Exercise goal. Count how many lines below include the string "Milano", and give that number without anything else.

Records.

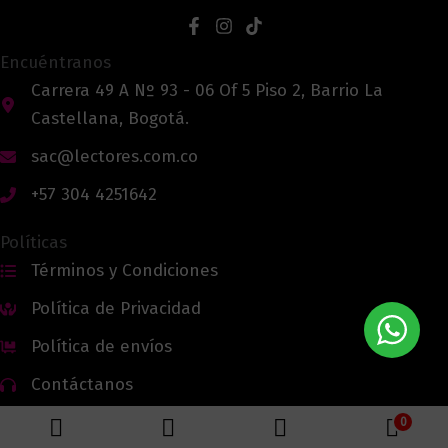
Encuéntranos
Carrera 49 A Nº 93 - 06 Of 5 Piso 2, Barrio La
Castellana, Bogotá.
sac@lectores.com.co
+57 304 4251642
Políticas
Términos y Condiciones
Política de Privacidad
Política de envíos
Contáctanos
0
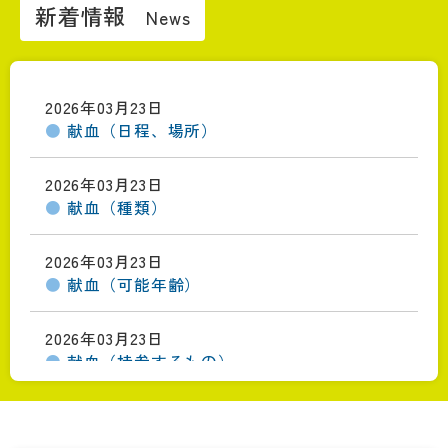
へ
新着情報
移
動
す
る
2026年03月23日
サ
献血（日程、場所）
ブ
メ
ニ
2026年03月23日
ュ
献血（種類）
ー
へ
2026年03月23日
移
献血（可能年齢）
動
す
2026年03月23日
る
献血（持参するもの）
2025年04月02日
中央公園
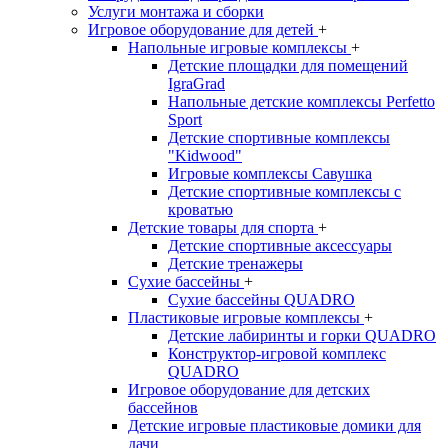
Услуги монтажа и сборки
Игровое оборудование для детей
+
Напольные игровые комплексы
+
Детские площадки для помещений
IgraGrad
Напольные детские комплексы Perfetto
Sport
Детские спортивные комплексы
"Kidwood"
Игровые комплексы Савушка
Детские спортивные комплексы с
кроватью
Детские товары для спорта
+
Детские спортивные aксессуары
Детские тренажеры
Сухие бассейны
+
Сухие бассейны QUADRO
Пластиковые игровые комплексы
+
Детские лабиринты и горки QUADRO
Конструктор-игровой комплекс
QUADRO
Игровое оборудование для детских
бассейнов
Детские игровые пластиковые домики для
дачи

* * *

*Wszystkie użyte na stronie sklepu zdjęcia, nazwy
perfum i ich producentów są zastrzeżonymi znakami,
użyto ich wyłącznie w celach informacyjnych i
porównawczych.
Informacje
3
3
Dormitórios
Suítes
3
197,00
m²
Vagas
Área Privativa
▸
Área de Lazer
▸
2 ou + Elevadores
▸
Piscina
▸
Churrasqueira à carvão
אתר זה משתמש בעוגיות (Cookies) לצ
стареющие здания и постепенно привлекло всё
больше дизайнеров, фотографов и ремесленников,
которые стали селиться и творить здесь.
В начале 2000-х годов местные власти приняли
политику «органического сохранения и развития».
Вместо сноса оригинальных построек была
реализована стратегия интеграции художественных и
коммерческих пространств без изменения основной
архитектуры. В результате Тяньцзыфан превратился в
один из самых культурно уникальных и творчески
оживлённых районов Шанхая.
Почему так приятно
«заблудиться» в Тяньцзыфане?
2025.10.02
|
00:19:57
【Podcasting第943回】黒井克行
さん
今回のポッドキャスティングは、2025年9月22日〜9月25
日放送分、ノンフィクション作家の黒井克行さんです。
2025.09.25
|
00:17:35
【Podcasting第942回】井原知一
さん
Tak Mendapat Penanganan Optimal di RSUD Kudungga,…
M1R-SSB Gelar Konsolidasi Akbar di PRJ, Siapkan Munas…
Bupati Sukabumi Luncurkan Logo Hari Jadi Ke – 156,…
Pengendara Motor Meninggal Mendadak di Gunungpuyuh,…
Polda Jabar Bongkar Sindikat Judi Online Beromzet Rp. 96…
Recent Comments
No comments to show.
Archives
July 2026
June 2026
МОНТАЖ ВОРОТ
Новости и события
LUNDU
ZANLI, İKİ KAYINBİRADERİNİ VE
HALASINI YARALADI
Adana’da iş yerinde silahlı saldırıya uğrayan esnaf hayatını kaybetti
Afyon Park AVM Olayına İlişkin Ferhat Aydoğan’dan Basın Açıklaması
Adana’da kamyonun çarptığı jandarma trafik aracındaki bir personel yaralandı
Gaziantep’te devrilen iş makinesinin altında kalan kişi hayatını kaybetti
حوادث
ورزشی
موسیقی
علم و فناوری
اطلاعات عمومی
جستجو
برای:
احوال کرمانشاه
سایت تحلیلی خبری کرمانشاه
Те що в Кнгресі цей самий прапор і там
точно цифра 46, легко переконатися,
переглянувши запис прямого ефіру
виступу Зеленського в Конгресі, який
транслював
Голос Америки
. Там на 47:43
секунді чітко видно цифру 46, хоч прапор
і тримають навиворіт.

==

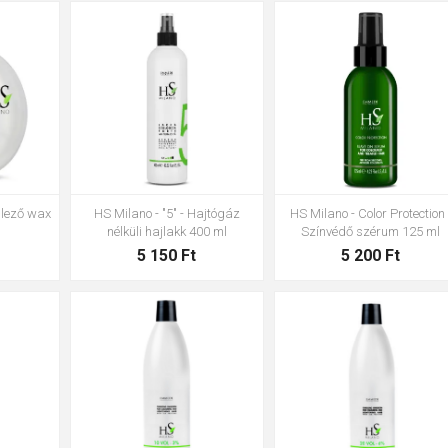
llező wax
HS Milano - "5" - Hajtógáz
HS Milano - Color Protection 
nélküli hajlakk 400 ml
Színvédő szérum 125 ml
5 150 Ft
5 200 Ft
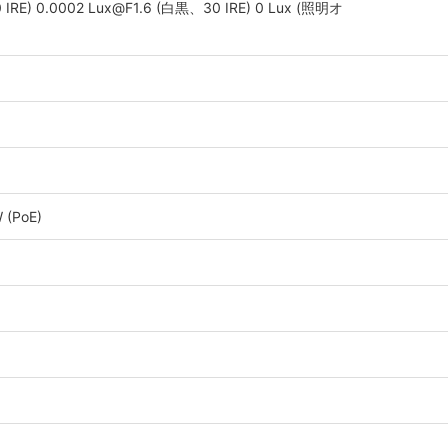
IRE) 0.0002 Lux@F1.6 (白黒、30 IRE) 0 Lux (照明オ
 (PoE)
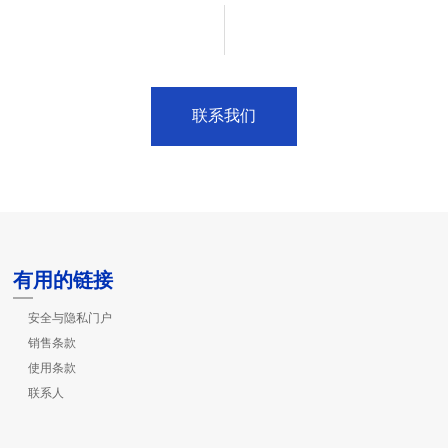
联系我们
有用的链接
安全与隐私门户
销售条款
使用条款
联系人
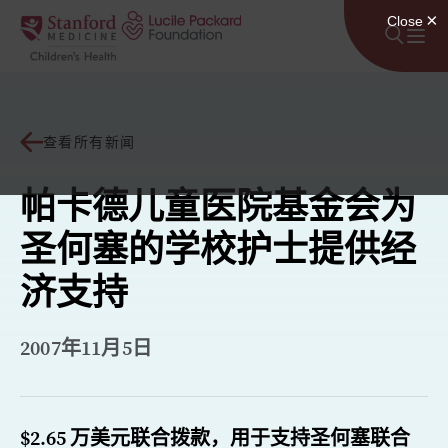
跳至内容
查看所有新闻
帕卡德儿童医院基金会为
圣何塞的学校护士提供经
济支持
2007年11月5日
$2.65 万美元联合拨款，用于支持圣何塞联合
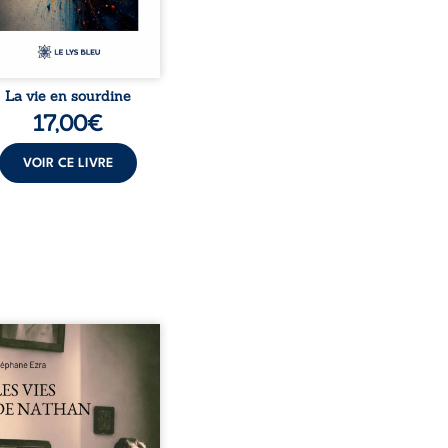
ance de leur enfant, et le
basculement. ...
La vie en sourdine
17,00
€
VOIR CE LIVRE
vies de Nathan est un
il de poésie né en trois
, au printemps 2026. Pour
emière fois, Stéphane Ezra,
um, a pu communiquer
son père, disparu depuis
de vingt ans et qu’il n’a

Task result. 2